[[ Entries provided, beginning ]]
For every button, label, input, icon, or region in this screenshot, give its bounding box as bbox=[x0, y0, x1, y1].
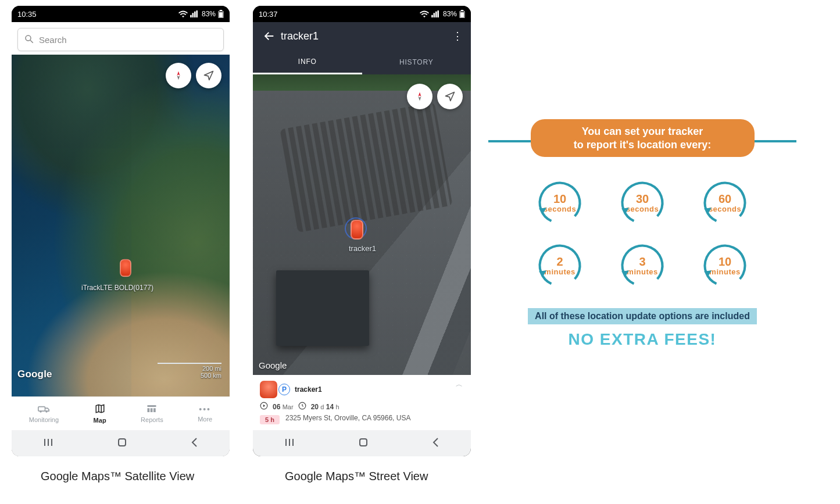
svg-point-32 bbox=[619, 179, 666, 227]
svg-rect-10 bbox=[148, 405, 156, 407]
svg-point-8 bbox=[40, 410, 42, 412]
search-placeholder: Search bbox=[39, 35, 67, 45]
google-logo: Google bbox=[17, 369, 52, 380]
tracker-marker-label: tracker1 bbox=[349, 244, 376, 253]
battery-icon bbox=[459, 10, 465, 18]
signal-icon bbox=[431, 10, 439, 17]
recent-apps-button[interactable] bbox=[284, 438, 296, 449]
svg-rect-29 bbox=[360, 439, 367, 446]
tracker-marker-label: iTrackLTE BOLD(0177) bbox=[81, 284, 153, 292]
svg-rect-2 bbox=[219, 12, 223, 17]
svg-point-9 bbox=[46, 410, 48, 412]
clock-icon bbox=[298, 402, 306, 412]
svg-point-36 bbox=[536, 242, 584, 289]
play-icon bbox=[260, 402, 268, 412]
svg-rect-17 bbox=[119, 439, 126, 446]
aerial-map[interactable]: tracker1 Google bbox=[253, 74, 471, 375]
compass-button[interactable] bbox=[407, 84, 432, 109]
svg-rect-13 bbox=[153, 408, 156, 412]
map-scale: 200 mi 500 km bbox=[158, 363, 221, 379]
svg-marker-41 bbox=[704, 270, 712, 276]
overflow-menu-button[interactable]: ⋮ bbox=[449, 30, 466, 42]
svg-marker-31 bbox=[539, 208, 546, 213]
google-logo: Google bbox=[259, 360, 287, 370]
recent-apps-button[interactable] bbox=[43, 438, 55, 449]
tracker-car-icon bbox=[351, 220, 363, 240]
svg-marker-6 bbox=[177, 76, 180, 80]
svg-rect-20 bbox=[460, 12, 464, 17]
tracker-car-icon bbox=[260, 381, 277, 398]
interval-option: 30seconds bbox=[619, 179, 666, 227]
signal-icon bbox=[190, 10, 198, 17]
promo-no-fees-text: NO EXTRA FEES! bbox=[488, 330, 796, 349]
interval-option: 3minutes bbox=[619, 242, 666, 289]
interval-option: 10seconds bbox=[536, 179, 584, 227]
svg-rect-11 bbox=[148, 408, 150, 412]
wifi-icon bbox=[178, 10, 188, 17]
home-button[interactable] bbox=[117, 437, 127, 450]
interval-option: 2minutes bbox=[536, 242, 584, 289]
svg-rect-12 bbox=[151, 408, 153, 412]
interval-option: 60seconds bbox=[701, 179, 749, 227]
more-icon: ••• bbox=[199, 405, 211, 414]
satellite-map[interactable]: iTrackLTE BOLD(0177) Google 200 mi 500 k… bbox=[12, 55, 230, 396]
status-time: 10:37 bbox=[259, 10, 278, 19]
tracker-address: 2325 Myers St, Oroville, CA 95966, USA bbox=[285, 414, 410, 422]
svg-rect-1 bbox=[220, 10, 222, 11]
android-nav-bar bbox=[12, 430, 230, 456]
reports-icon bbox=[146, 404, 157, 414]
tab-map[interactable]: Map bbox=[94, 403, 106, 424]
map-icon bbox=[95, 403, 105, 415]
phone-street: 10:37 83% tracker1 ⋮ bbox=[253, 6, 471, 456]
status-time: 10:35 bbox=[17, 10, 37, 19]
tab-info[interactable]: INFO bbox=[253, 50, 362, 74]
tab-reports[interactable]: Reports bbox=[141, 404, 163, 423]
home-button[interactable] bbox=[358, 437, 369, 450]
wifi-icon bbox=[420, 10, 429, 17]
interval-option: 10minutes bbox=[701, 242, 749, 289]
tab-monitoring[interactable]: Monitoring bbox=[29, 404, 59, 423]
tracker-card-title: tracker1 bbox=[295, 385, 322, 394]
svg-point-30 bbox=[536, 179, 584, 227]
tab-history[interactable]: HISTORY bbox=[362, 50, 471, 74]
status-bar: 10:35 83% bbox=[12, 6, 230, 22]
svg-rect-7 bbox=[38, 407, 45, 412]
search-input[interactable]: Search bbox=[17, 28, 224, 51]
bottom-nav: Monitoring Map Reports ••• More bbox=[12, 396, 230, 430]
svg-line-4 bbox=[30, 40, 33, 43]
monitoring-icon bbox=[38, 404, 49, 414]
parking-badge: P bbox=[278, 384, 290, 395]
promo-included-text: All of these location update options are… bbox=[528, 308, 757, 324]
svg-marker-35 bbox=[704, 208, 712, 213]
svg-point-3 bbox=[26, 35, 31, 41]
caption-street: Google Maps™ Street View bbox=[285, 470, 428, 483]
svg-rect-19 bbox=[461, 10, 463, 11]
tracker-info-card[interactable]: ︿ P tracker1 06 Mar 20 d 14 h bbox=[253, 375, 471, 430]
search-icon bbox=[24, 34, 34, 46]
back-button[interactable] bbox=[431, 437, 439, 450]
svg-marker-21 bbox=[419, 92, 421, 97]
tab-more[interactable]: ••• More bbox=[198, 405, 212, 423]
locate-me-button[interactable] bbox=[437, 84, 463, 109]
compass-button[interactable] bbox=[166, 63, 191, 88]
back-button[interactable] bbox=[190, 437, 198, 450]
phone-satellite: 10:35 83% Se bbox=[12, 6, 230, 456]
battery-icon bbox=[218, 10, 224, 18]
locate-me-button[interactable] bbox=[196, 63, 221, 88]
status-bar: 10:37 83% bbox=[253, 6, 471, 22]
android-nav-bar bbox=[253, 430, 471, 456]
svg-point-38 bbox=[619, 242, 666, 289]
svg-marker-37 bbox=[539, 270, 546, 276]
chevron-up-icon[interactable]: ︿ bbox=[456, 380, 463, 389]
svg-marker-5 bbox=[177, 72, 180, 76]
svg-marker-33 bbox=[621, 208, 629, 213]
promo-banner: You can set your tracker to report it's … bbox=[531, 119, 755, 157]
back-button[interactable] bbox=[258, 30, 281, 42]
svg-point-34 bbox=[701, 179, 749, 227]
svg-marker-24 bbox=[263, 405, 266, 408]
caption-satellite: Google Maps™ Satellite View bbox=[41, 470, 194, 483]
battery-text: 83% bbox=[443, 10, 457, 18]
duration-badge: 5 h bbox=[260, 415, 280, 424]
svg-marker-22 bbox=[419, 96, 421, 101]
tracker-marker-icon[interactable] bbox=[120, 259, 131, 277]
[[ Entries provided, end ]]
→ **Task to complete**
Write the lines above out again exactly, excluding every picture.

→ **Response**
For every button, label, input, icon, or region in this screenshot, give its bounding box as bbox=[x0, y0, x1, y1].
svg-point-32 bbox=[619, 179, 666, 227]
svg-rect-10 bbox=[148, 405, 156, 407]
svg-point-8 bbox=[40, 410, 42, 412]
search-placeholder: Search bbox=[39, 35, 67, 45]
google-logo: Google bbox=[17, 369, 52, 380]
tracker-marker-label: tracker1 bbox=[349, 244, 376, 253]
battery-icon bbox=[459, 10, 465, 18]
signal-icon bbox=[431, 10, 439, 17]
recent-apps-button[interactable] bbox=[284, 438, 296, 449]
svg-rect-29 bbox=[360, 439, 367, 446]
tracker-marker-label: iTrackLTE BOLD(0177) bbox=[81, 284, 153, 292]
svg-rect-2 bbox=[219, 12, 223, 17]
svg-point-9 bbox=[46, 410, 48, 412]
clock-icon bbox=[298, 402, 306, 412]
svg-point-36 bbox=[536, 242, 584, 289]
play-icon bbox=[260, 402, 268, 412]
svg-rect-17 bbox=[119, 439, 126, 446]
aerial-map[interactable]: tracker1 Google bbox=[253, 74, 471, 375]
compass-button[interactable] bbox=[407, 84, 432, 109]
svg-rect-13 bbox=[153, 408, 156, 412]
map-scale: 200 mi 500 km bbox=[158, 363, 221, 379]
svg-marker-41 bbox=[704, 270, 712, 276]
overflow-menu-button[interactable]: ⋮ bbox=[449, 30, 466, 42]
svg-marker-31 bbox=[539, 208, 546, 213]
google-logo: Google bbox=[259, 360, 287, 370]
recent-apps-button[interactable] bbox=[43, 438, 55, 449]
tracker-car-icon bbox=[351, 220, 363, 240]
svg-marker-6 bbox=[177, 76, 180, 80]
svg-rect-20 bbox=[460, 12, 464, 17]
tracker-car-icon bbox=[260, 381, 277, 398]
interval-option: 30seconds bbox=[619, 179, 666, 227]
signal-icon bbox=[190, 10, 198, 17]
promo-no-fees-text: NO EXTRA FEES! bbox=[488, 330, 796, 349]
interval-option: 3minutes bbox=[619, 242, 666, 289]
interval-option: 10seconds bbox=[536, 179, 584, 227]
svg-rect-11 bbox=[148, 408, 150, 412]
wifi-icon bbox=[178, 10, 188, 17]
home-button[interactable] bbox=[117, 437, 127, 450]
interval-option: 2minutes bbox=[536, 242, 584, 289]
svg-rect-12 bbox=[151, 408, 153, 412]
interval-option: 60seconds bbox=[701, 179, 749, 227]
more-icon: ••• bbox=[199, 405, 211, 414]
satellite-map[interactable]: iTrackLTE BOLD(0177) Google 200 mi 500 k… bbox=[12, 55, 230, 396]
status-time: 10:37 bbox=[259, 10, 278, 19]
tracker-address: 2325 Myers St, Oroville, CA 95966, USA bbox=[285, 414, 410, 422]
svg-rect-1 bbox=[220, 10, 222, 11]
android-nav-bar bbox=[12, 430, 230, 456]
reports-icon bbox=[146, 404, 157, 414]
tab-map[interactable]: Map bbox=[94, 403, 106, 424]
map-icon bbox=[95, 403, 105, 415]
phone-street: 10:37 83% tracker1 ⋮ bbox=[253, 6, 471, 456]
status-time: 10:35 bbox=[17, 10, 37, 19]
tab-info[interactable]: INFO bbox=[253, 50, 362, 74]
tab-reports[interactable]: Reports bbox=[141, 404, 163, 423]
home-button[interactable] bbox=[358, 437, 369, 450]
wifi-icon bbox=[420, 10, 429, 17]
interval-option: 10minutes bbox=[701, 242, 749, 289]
tab-monitoring[interactable]: Monitoring bbox=[29, 404, 59, 423]
tracker-card-title: tracker1 bbox=[295, 385, 322, 394]
svg-point-30 bbox=[536, 179, 584, 227]
tab-history[interactable]: HISTORY bbox=[362, 50, 471, 74]
status-bar: 10:35 83% bbox=[12, 6, 230, 22]
svg-rect-7 bbox=[38, 407, 45, 412]
search-input[interactable]: Search bbox=[17, 28, 224, 51]
bottom-nav: Monitoring Map Reports ••• More bbox=[12, 396, 230, 430]
svg-line-4 bbox=[30, 40, 33, 43]
monitoring-icon bbox=[38, 404, 49, 414]
parking-badge: P bbox=[278, 384, 290, 395]
promo-included-text: All of these location update options are… bbox=[528, 308, 757, 324]
svg-marker-35 bbox=[704, 208, 712, 213]
svg-point-3 bbox=[26, 35, 31, 41]
caption-street: Google Maps™ Street View bbox=[285, 470, 428, 483]
svg-rect-19 bbox=[461, 10, 463, 11]
tracker-info-card[interactable]: ︿ P tracker1 06 Mar 20 d 14 h bbox=[253, 375, 471, 430]
search-icon bbox=[24, 34, 34, 46]
back-button[interactable] bbox=[431, 437, 439, 450]
svg-marker-21 bbox=[419, 92, 421, 97]
tab-more[interactable]: ••• More bbox=[198, 405, 212, 423]
locate-me-button[interactable] bbox=[437, 84, 463, 109]
compass-button[interactable] bbox=[166, 63, 191, 88]
back-button[interactable] bbox=[190, 437, 198, 450]
phone-satellite: 10:35 83% Se bbox=[12, 6, 230, 456]
battery-icon bbox=[218, 10, 224, 18]
locate-me-button[interactable] bbox=[196, 63, 221, 88]
status-bar: 10:37 83% bbox=[253, 6, 471, 22]
android-nav-bar bbox=[253, 430, 471, 456]
svg-point-38 bbox=[619, 242, 666, 289]
svg-marker-37 bbox=[539, 270, 546, 276]
chevron-up-icon[interactable]: ︿ bbox=[456, 380, 463, 389]
svg-marker-5 bbox=[177, 72, 180, 76]
svg-marker-33 bbox=[621, 208, 629, 213]
promo-banner: You can set your tracker to report it's … bbox=[531, 119, 755, 157]
back-button[interactable] bbox=[258, 30, 281, 42]
svg-point-34 bbox=[701, 179, 749, 227]
svg-marker-24 bbox=[263, 405, 266, 408]
caption-satellite: Google Maps™ Satellite View bbox=[41, 470, 194, 483]
battery-text: 83% bbox=[443, 10, 457, 18]
duration-badge: 5 h bbox=[260, 415, 280, 424]
svg-marker-22 bbox=[419, 96, 421, 101]
tracker-marker-icon[interactable] bbox=[120, 259, 131, 277]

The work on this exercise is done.